A Play, A Pie and A Pint, Òran Mór
It is not often you get to hear a play written entirely in doggerel,
And not just the play, the programme and review and all,
But it makes sense when the subject is William McGonagall.
Written and performed by a showman with much flair,
Traverse associate artist Gary McNair.
McNair has quite clearly much research done,
While his Locker Room Talk is playing in Traverse One.
The Traverse's acclaimed playwright and comedian
Gives an insight into Dundee's poet and tragedian,
Though William was born in an Edinburgh tenement,
And by his parents he was of Irish descent.
The family moved around often forced into leaving,
Though they settled in Dundee thanks to the weaving.
McNair weaves well too, their travels at pace,
Would most likely have been caused by their Irish race.
So McGonagall who went on to suffer quite awful abuse,
Had been immuned to it early, like measles, in youth.
Brian O'Sullivan and Simon Liddell also do their share,
Adding musical accompaniment to Mr McNair.
O'Sullivan also acts and in rhyme to be fair.
This allows conversation and makes the show less hollow
Than just one man on stage going solo.
The strengths of the production are its facts historical,
It's funny but mostly it's really quite tragical.

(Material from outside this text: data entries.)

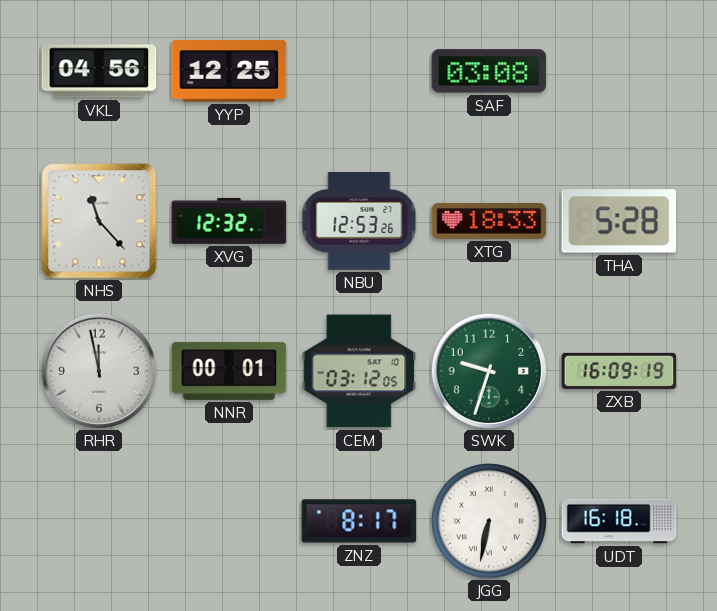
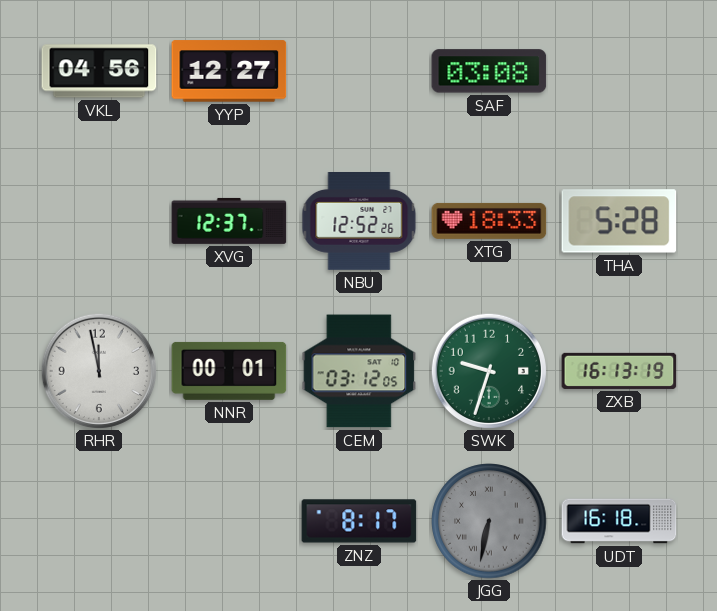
YYP: 12:25 -> 12:27
NHS: 11:23 -> none
XVG: 12:32 -> 12:37
NBU: 12:53 -> 12:52
ZXB: 16:09 -> 16:13
JGG dial: white -> grey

There appears to be somewhere a search for a moral,
For the guy who walked all the way from Dundee to Balmoral,
In an deluded attempt to get by royalty seen,
But all he got was a polite FO from the queen.
McGonagall wrote poetry almost like he had an itch,
But he never succeeded in making himself rich.
Ridicule, jeers and humiliation right to the grave,
Maybe he deserves some credit for being brave.
McNair gets the audience to pelt him with veg,
Somehow since death he has become quite a 'ledge'.